Comencé a escribir aquel libro el 11 de Abril de 1997, el mismo día que Ana Sofía Ibarra ganara el concurso de canto organizado por la Sociedad de Fomento. Aquella tarde el oficial Centela fue condenado a diez años de prisión por permitir el juego clandestino en el garaje de Julio Verti y, además, mi memoria, algo rasguñada y dañina, insiste en que aquel día un mismo tero fue herido dos veces, a las 10.38 de la mañana y a las 16.50 de la tarde, por los hermanos Mandares. El mismo tero. Comencé el 11 de Abril de 1997 en la madrugada de otoño en la que Alicia Uriarte fue madre primeriza y su marido, Hugo Sánchez Dilti, fue padre por tercera vez. A las 13 en punto, el viejo Simón Rodríguez Labé fue enterrado en el cementerio vecinal en una tumba ya ocupada.
Decidí mantener oculto mi libro gracias al consejo de María Elisa González, mujer enfadada por herencia, de tacos altos y mediana estatura, quién promulgaba las leyes de la curandería en su vieja casa del otro lado de las vías.
Mi escritura, rancia de vocabulario, vacía de poesía y de poco esmero espiritual, fluía contando el suicidio de Churchill luego de ser encarcelado por la Gestapo y la posterior celebración de Hitler en la Puerta de Brandeburgo. En la página 24 se detalla la heroica escena del General San Martín impidiendo la muerte de Cabral y en el capítulo siguiente se fortalece la versión de que Beatriz Viterbo aún reside en la calle Garay. A partir del Capítulo 4 se escribe sobre registros encontrados en la Biblioteca Británica que confirman, sin dubitaciones ni temores, que en Stratford-upon-Avon jamás ha nacido un niño de apellido Shakespeare. Los primeros párrafos de las páginas siguientes intentan anoticiar que Zelda escribió A este lado del paraíso, que Alfred Hitchcock, durante el rodaje de Psicosis, decidió no matar personajes consiguiendo fracaso de taquilla y que Lee Harvey Oswald fue visto comiendo mariscos en la Bahía de Monterrey el 22 de Noviembre de 1963.

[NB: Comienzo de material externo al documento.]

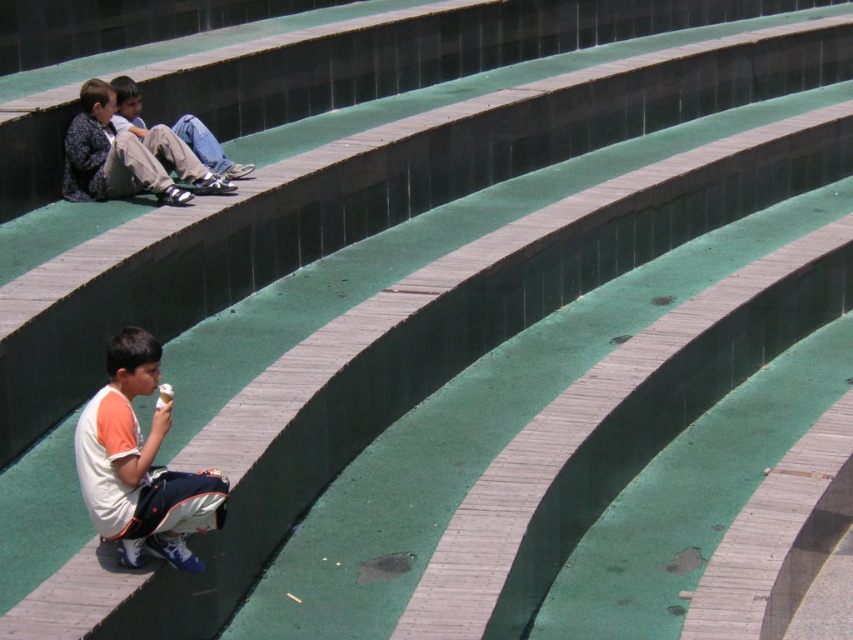 Question: Does white cotton shirt at lower left appear over matte black jacket at upper left?

Choices:
 (A) no
 (B) yes

Answer: (A)

Question: Observing the image, what is the correct spatial positioning of white cotton shirt at lower left in reference to jeans at upper left?

Choices:
 (A) below
 (B) above

Answer: (A)

Question: Which point is closer to the camera taking this photo?

Choices:
 (A) (132, 464)
 (B) (107, 113)

Answer: (A)

Question: Which of these objects is positioned farthest from the jeans at upper left?

Choices:
 (A) matte black jacket at upper left
 (B) white paper ice cream cone at lower left
 (C) white cotton shirt at lower left

Answer: (B)

Question: Can you confirm if white cotton shirt at lower left is positioned to the left of white paper ice cream cone at lower left?

Choices:
 (A) no
 (B) yes

Answer: (B)

Question: Which point is closer to the camera?

Choices:
 (A) jeans at upper left
 (B) white paper ice cream cone at lower left

Answer: (B) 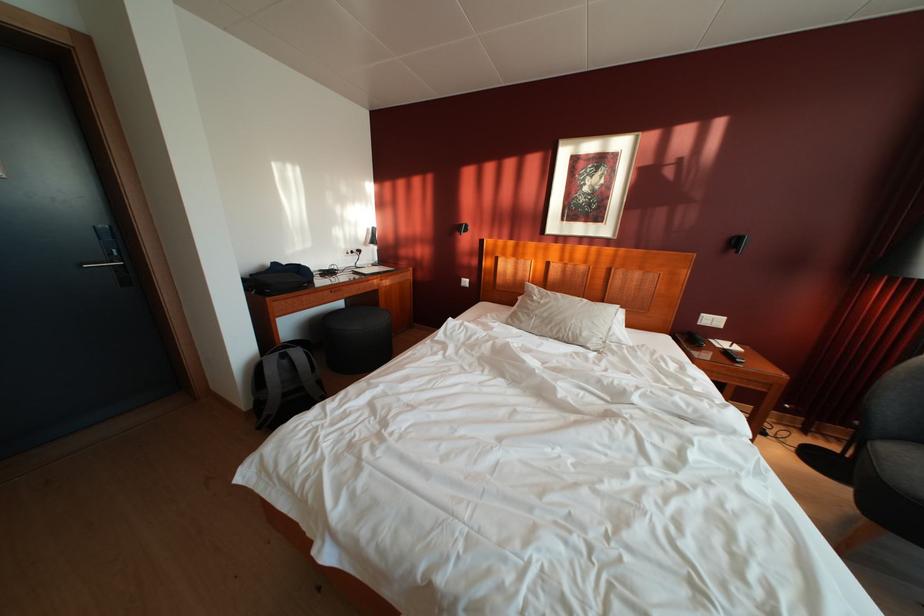 At what (x,y) coordinates should I click in order to perform the action: click on black remote control. Please return your answer as a coordinate pair (x, y). Looking at the image, I should click on (733, 355).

Los misterios de La Giaconda son resueltos en las páginas 34 y 35 del libro. Allí se identifica las sagaces maniobras de Leonardo Da Vinci quién envió al fraile Luca Pacioli a pagar una modesta suma a un viejo pintor que residía en Florencia, calle Borgo degli Albizi, altura 86. Para concluir ese capítulo, con algo de asombro y fortuna, se esclarece el asesinato al Emperador Federico III de Alemania en una tarde de verano de la glamorosa ciudad de Potsdam. Los capítulos 11 y 12 recorren distintas historias sobre la cordura de Salvador Dalí, el asesinato de Sigmund Freud en manos de Carl Jung, los poemas escritos por Stephen Edwin King, el inquietante descubrimiento de la medicina moderna en manos de Virginia Woolf y los últimos días de prisión de Wolfgang Amadeus Mozart, condenado a muerte a los 15 años de edad. Las últimas 43 páginas son minuciosas descripciones de cómo los originales de Ulises fueron encontrados en el andén 16 de la Estación Central de Belfast el 16 de junio de 1904 y firmados por un desconocido.
Este libro que he comenzado a escribir aquella madrugada otoñal es lo único que me recuerda al 11 de Abril de 1997, el día en que no llegué a cantar en el concurso organizado por la Sociedad de Fomento porque el último capítulo aún no estaba escrito.